В приёмной министра внутренних дел СССР царила деловая тишина. Редких в такие дни (накануне заседания Совмина) посетителей направляли к одному из заместителей или кому-нибудь из референтов. Исключение было сделано лишь для неожиданно приехавшего начальника Ленинградского управления.

Адъютант взглянул на часы. Отпущенные десять минут истекли. Он нажал на зелёную кнопку, расположенную на панели «вертушки», однако, она, мигнув пару раз, погасла. Чуть нахмурившись, офицер скользнул взглядом по массивной дубовой двери и вновь уткнулся в бумаги.

— И ты только ради этого сорвался и приехал? — спросил Серов. В тоне министра сквозило явное недоумение.

— Не только. Но ради этого — в первую очередь, — твёрдо ответил Соловьёв. — У меня таких ребят на пальцах одной руки пересчитать можно. Достаточно заглянуть в послужной список этого тридцатилетнего майора, которого мы меньше года назад едва не посмертно орденом наградили.
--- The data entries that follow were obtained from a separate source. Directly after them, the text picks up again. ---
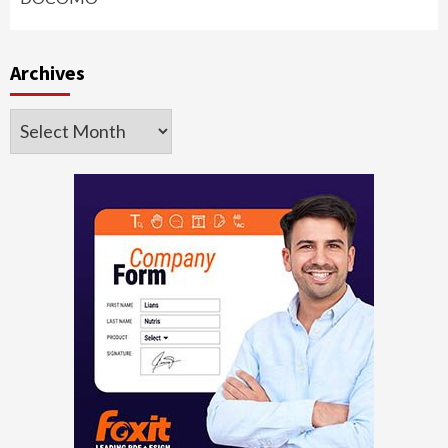
Archives
Archives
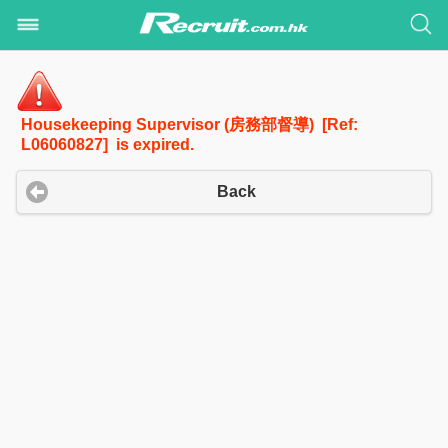
Housekeeping Supervisor (房務部督導) [Ref:
L06060827] is expired.
Back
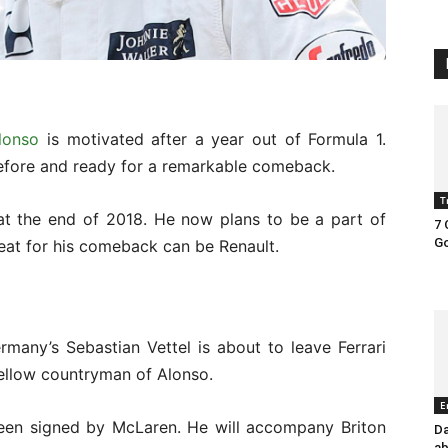
lonso
is motivated after a year out of Formula 1.
ore and ready for a remarkable comeback.
T
at the end of 2018. He now plans to be a part of
7 
Go
eat for his comeback can be Renault.
rmany’s Sebastian Vettel is about to leave Ferrari
fellow countryman of Alonso.
E
been signed by McLaren. He will accompany Briton
Da
ab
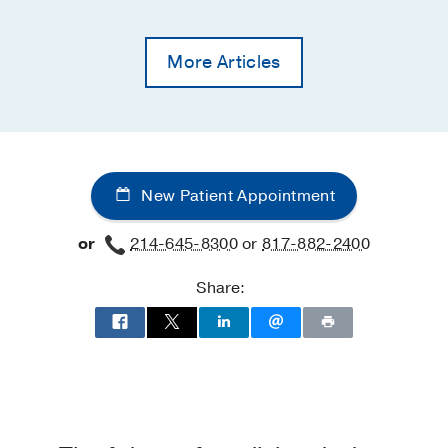
More Articles
New Patient Appointment
or
214-645-8300
or
817-882-2400
Share:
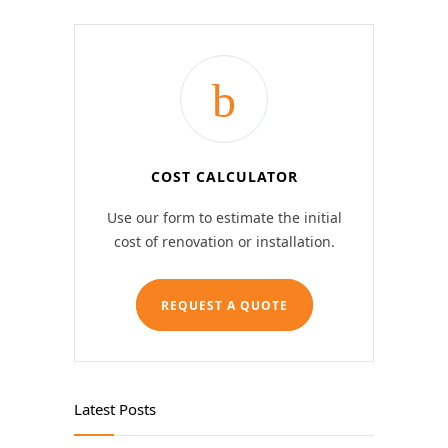
COST CALCULATOR
Use our form to estimate the initial
cost of renovation or installation.
REQUEST A QUOTE
Latest Posts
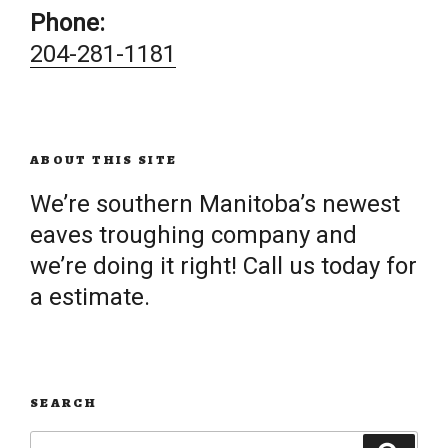
Phone:
204-281-1181
ABOUT THIS SITE
We’re southern Manitoba’s newest
eaves troughing company and
we’re doing it right! Call us today for
a estimate.
SEARCH
Search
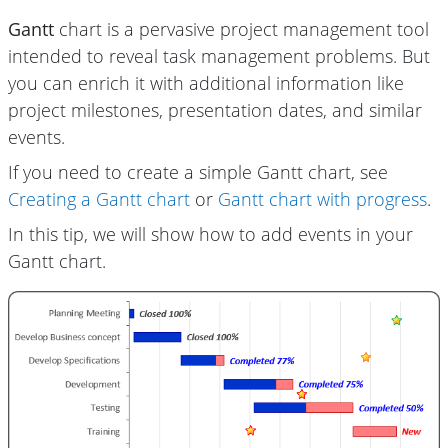
Gantt
chart is a pervasive project management tool
intended to reveal task management problems. But
you can enrich it with additional information like
project milestones, presentation dates, and similar
events.
If you need to create a simple Gantt chart, see
Creating a Gantt chart
or
Gantt chart with progress
.
In this tip, we will show how to add events in your
Gantt chart.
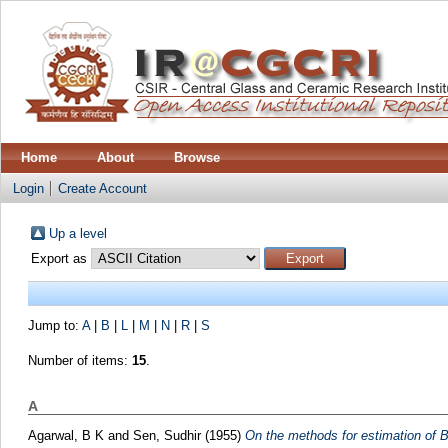
Home
About
Browse
Login
Create Account
Up a level
Export as
Jump to:
A
|
B
|
L
|
M
|
N
|
R
|
S
Number of items:
15
.
A
Agarwal, B K
and
Sen, Sudhir
(1955)
On the methods for estimation of 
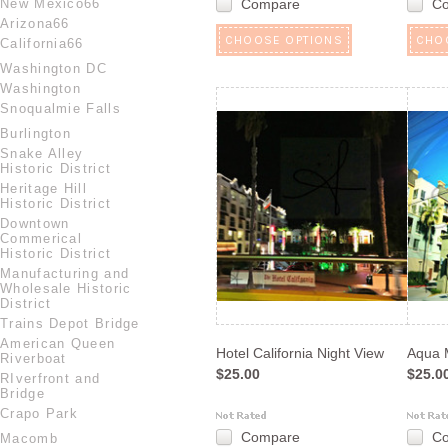
New Mexico66
Compare
C
Arizona66
CHOOSE OPTIONS
CHO
California66
Washington DC
Washington
Snoqualmie Falls
Burlington
Snake Alley
Historic District
Heritage Hill
Historic District
Downtown
Commerical
Historic District
Manufacturing and
Wholesale Historic
District
Trains Depot Bridge
American Queen
Hotel California Night View
Aqua 
Riverboat
$25.00
$25.0
RIverfront and
Bridge
Crapo Park
Compare
C
Macomb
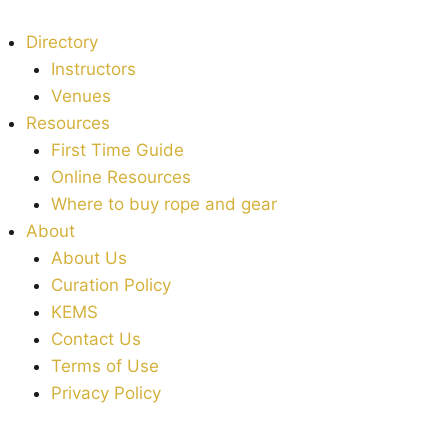
Directory
Instructors
Venues
Resources
First Time Guide
Online Resources
Where to buy rope and gear
About
About Us
Curation Policy
KEMS
Contact Us
Terms of Use
Privacy Policy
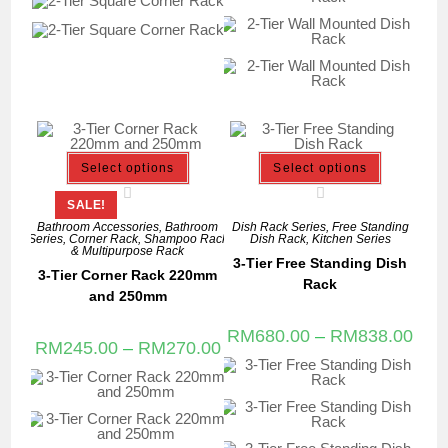
Select options
Select options
SALE!
Bathroom Accessories
,
Bathroom
Dish Rack Series
,
Free Standing
Series
,
Corner Rack
,
Shampoo Rack
Dish Rack
,
Kitchen Series
& Multipurpose Rack
3-Tier Free Standing Dish
3-Tier Corner Rack 220mm
Rack
and 250mm
RM
680.00
–
RM
838.00
RM
245.00
–
RM
270.00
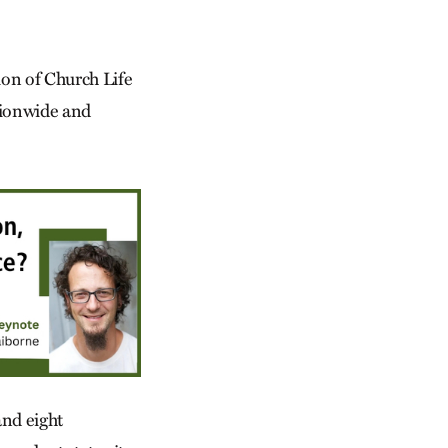
tion of Church Life
tionwide and
nd eight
— Да, я помню. — Тон Серова смягчился. — Ладно. Оставь у меня эти бумаги. Завтра после Совмина попытаюсь «прижать» Руденко. [29]

— Очень хорошо бы попытаться, — негромко произнёс Соловьёв, — потому что на послезавтра я записался на приём в ЦК.

Глаза министра превратились в два стальных буравчика:

— Надеюсь, пока не к Генеральному?

— Нет пока, — всё так же спокойно ответил Соловьёв. И после секундной паузы уточнил: — Хотя стаж позволяет. Я ведь свой партбилет в декабре сорок первого получил. На Ленинградском фронте.

— Да, — вновь сменив тональность, почти ворчливо проговорил Серов, — в ЦК других дел нет, кроме как с твоим майором разбираться.

— Так мы с ним в одной парторганизации состоим, как-никак.

— Хорошо, хорошо, договорились! Приходи завтра в 17.00. Если задержусь — подожди уж…

Собственный рапорт комиссара оказался предпоследним документом в оставленной Соловьёвым довольно пухлой папке. Прочитав его не менее внимательно, чем остальные бумаги, Серов слегка вскинул брови:

— «…Персональное ручательство за майора Кривошеина И.Ф. прилагаю…».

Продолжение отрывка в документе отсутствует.